9 気になる彼の過去
昼休みはまだ時間があった。
教室に戻るとノコちゃんがやって来て、同じクラスの天原さんに話を聞くことを提案した。
天原さんは、全員が彼氏持ちの派手なグループにいる子だ。
私が重谷さんと話をしている間に、ノコちゃんは先日情報をくれた、兼子くんと同じ小学校の子と再度話をして、天原さんが小六の時に兼子くんと同じクラスだったと教えてもらったという。
小学生の頃から彼氏がいたらしいし、より詳しい事情を知っているのではないか、とノコちゃんは言った。
「天原さん、ちょっと話したいことがあるんだけど……」
グループの輪の中にいる彼女に、私たちは声をかけた。
実を言うと天原さんは、七夕星まつりの会場で私を見て嘲笑ったうちの一人だ。
彼女たちのグループの子とは、誰ともほとんど話したことがない。
無視されたり罵られたりするかもしれない。
そこまででなくてもあっさり拒否されるかもしれない。
そんな風に思っていたけれど、
「え、なになに?」
天原さんは、意外にも愛想のいい反応を返してくれた。
あっさりグループを離れてこちらにやって来るので拍子抜けする。
お祭で嘲笑されたように感じたのは、こちらの被害妄想だったのだろうか。
掃除道具箱の前で、私は口を開いた。
「兼子くんのことで、ちょっと……」
「あっ。見たよ七夕星まつりで二人!よかったねえ杉田さんっ」
テンション高く天原さんは言った。
その笑顔が素直な祝福を示しているのかこちらを小馬鹿にしたものなのか、もはや私には判断がつかない。
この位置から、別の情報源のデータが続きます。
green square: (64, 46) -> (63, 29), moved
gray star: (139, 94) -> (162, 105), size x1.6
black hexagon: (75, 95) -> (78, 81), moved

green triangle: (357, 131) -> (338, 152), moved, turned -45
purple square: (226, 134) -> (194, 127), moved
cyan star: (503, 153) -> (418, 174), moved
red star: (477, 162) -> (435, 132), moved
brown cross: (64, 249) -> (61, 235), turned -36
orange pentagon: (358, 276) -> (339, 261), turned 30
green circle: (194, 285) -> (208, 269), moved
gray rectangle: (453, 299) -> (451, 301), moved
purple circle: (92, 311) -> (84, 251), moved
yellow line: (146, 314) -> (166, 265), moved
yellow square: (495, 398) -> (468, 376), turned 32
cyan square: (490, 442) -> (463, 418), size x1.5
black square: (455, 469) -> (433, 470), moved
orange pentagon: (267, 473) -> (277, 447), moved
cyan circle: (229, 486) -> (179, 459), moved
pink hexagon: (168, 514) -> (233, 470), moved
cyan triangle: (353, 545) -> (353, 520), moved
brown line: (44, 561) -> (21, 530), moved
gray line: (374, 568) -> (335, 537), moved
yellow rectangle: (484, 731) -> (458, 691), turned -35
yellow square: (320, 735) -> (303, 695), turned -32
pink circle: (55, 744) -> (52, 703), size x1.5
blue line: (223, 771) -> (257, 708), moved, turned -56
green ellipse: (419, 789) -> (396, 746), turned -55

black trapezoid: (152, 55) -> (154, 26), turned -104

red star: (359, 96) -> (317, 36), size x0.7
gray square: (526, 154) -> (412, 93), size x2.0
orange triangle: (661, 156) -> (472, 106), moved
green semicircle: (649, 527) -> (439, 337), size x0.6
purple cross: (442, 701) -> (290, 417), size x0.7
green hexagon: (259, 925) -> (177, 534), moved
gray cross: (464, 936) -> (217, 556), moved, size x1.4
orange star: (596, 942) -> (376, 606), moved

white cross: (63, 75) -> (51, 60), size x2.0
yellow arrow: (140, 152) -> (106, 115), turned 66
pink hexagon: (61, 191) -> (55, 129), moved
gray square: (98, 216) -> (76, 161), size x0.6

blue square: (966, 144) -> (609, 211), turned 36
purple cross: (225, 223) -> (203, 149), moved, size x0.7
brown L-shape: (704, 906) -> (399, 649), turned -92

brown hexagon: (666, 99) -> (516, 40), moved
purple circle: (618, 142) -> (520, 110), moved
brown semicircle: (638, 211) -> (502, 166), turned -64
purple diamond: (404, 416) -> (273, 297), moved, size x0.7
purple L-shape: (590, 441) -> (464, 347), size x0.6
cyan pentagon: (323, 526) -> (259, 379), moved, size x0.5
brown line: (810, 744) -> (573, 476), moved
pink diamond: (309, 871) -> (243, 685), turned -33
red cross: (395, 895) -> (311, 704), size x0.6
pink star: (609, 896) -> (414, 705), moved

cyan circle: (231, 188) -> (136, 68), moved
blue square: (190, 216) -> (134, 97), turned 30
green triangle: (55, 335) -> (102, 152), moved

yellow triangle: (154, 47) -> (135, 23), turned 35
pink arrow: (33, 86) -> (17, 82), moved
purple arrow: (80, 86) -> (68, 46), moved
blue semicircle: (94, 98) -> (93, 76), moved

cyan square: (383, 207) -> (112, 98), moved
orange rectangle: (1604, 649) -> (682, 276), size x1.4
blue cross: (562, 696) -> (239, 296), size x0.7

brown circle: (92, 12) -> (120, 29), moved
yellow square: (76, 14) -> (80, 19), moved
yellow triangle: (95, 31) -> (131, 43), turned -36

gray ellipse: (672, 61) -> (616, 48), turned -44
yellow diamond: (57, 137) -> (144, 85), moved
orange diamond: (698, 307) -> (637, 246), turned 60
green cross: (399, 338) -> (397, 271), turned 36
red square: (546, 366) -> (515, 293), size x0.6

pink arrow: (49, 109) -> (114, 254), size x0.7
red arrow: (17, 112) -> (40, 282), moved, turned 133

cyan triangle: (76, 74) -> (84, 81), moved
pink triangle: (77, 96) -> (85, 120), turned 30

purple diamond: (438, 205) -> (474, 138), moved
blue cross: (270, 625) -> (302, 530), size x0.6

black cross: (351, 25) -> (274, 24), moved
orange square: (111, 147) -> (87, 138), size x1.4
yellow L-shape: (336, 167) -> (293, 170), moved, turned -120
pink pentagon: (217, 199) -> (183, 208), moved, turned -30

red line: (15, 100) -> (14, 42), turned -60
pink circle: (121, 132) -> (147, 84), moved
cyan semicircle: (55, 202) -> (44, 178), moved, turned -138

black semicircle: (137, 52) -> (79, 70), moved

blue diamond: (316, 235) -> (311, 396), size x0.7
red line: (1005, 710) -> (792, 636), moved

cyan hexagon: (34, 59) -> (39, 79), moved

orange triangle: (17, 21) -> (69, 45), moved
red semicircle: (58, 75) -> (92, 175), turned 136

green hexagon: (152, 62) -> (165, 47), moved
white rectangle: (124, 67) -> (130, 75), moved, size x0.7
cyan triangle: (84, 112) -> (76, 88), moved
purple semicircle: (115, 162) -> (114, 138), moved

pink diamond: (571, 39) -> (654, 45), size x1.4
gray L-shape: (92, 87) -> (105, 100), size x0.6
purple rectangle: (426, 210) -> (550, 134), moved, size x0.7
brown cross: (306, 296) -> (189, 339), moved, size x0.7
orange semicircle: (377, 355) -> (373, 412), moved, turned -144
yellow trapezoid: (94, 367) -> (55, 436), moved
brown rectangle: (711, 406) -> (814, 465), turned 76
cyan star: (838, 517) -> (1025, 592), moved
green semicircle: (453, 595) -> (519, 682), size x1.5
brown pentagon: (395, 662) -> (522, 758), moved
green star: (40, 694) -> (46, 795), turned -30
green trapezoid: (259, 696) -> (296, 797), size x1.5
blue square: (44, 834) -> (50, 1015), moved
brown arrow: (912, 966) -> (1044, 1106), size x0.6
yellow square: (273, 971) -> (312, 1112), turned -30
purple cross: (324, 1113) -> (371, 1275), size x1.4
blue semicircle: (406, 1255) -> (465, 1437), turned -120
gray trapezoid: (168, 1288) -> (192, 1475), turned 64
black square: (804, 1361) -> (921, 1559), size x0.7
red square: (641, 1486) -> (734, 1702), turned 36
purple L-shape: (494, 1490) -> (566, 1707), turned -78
「あの、天原さんは、兼子くんと同じ小学校だったんだよね?」
「やっぱり気になるよね彼氏の過去!何でも知りたいよねっ」
「あ、いや。ええと……六年生の時、兼子くんが二人の女子に告白したのって、覚えてる?」
「ああ、あったねそんなこと」
「兼子くんは、クラスみんなの前で重谷さんっていう子に告白して、なのにその一週間後には別の……宇佐美さんに告白して、重谷さんが後になってOKの返事をしたのに兼子くんは自分から断って、だけど宇佐美さんともつきあったりはしなかった、って、そう聞いたんだけど……合ってるかな」
「うんうん」
「それって兼子くんは酷いと思うんだけど……」
「それは違うよ」
「違うの?」
「うん、違う」
言うと天原さんはちらっと自分が先ほどまでいたグループに目をやった。
それから少し声を潜めて続ける。
「あれは宇佐美が悪かったんだよ」
彼女のグループには宇佐美さんと仲がいい子もいるから、それを気にしているらしい。
聞き取れるか聞き取れないかぎりぎりの声量で、天原さんは話してくれた。
「宇佐美が調子に乗ってて、みんなちょっとひいてたんだ。それを兼子くんが懲らしめた感じ。つまり英雄」
「ええと……どういうこと?」
「宇佐美への告白は嘘。それにしても……」
「ん?」
「やだ、うける。杉田さんってよく見ると重谷に似てる!そっか兼子くん、そういうことか。アハハハハ」
「でも、重谷さんのことも断ったっていうのは」
「それはよく知らない。それより、ねえちょっと聞いて~」
大笑いしながら、天原さんは自分のグループの方に戻ってしまった。
重谷さんや私、そういったタイプが好きらしい兼子くんがよほど可笑しいらしい。
やっぱりお祭の時には私のことを嘲笑していたのかもしれない。
「失礼な奴だな」
ノコちゃんが、天原さんの反応を怒ってくれた。
「でも、貴重な情報得られたよ」
「うん。やっぱり兼子くんは弥生のこと好きなんだよ」
「それはわからないけど」
「重要なのはそこだろ」
「いやその」
天原さんがあそこまで面白がるほど兼子くんの趣味が異様であることはさておき。
宇佐美さんは兼子くんの趣味からははずれていた……兼子くんは宇佐美さんのことを好きなわけではなかった……ということに思わずほっとしている自分に気がつく。
いや、ほっとしている、なんてかわいいものではない。
あんなに可愛い宇佐美さんよりも、私……いや当時は重谷さんだけど……の方が好き、なんて。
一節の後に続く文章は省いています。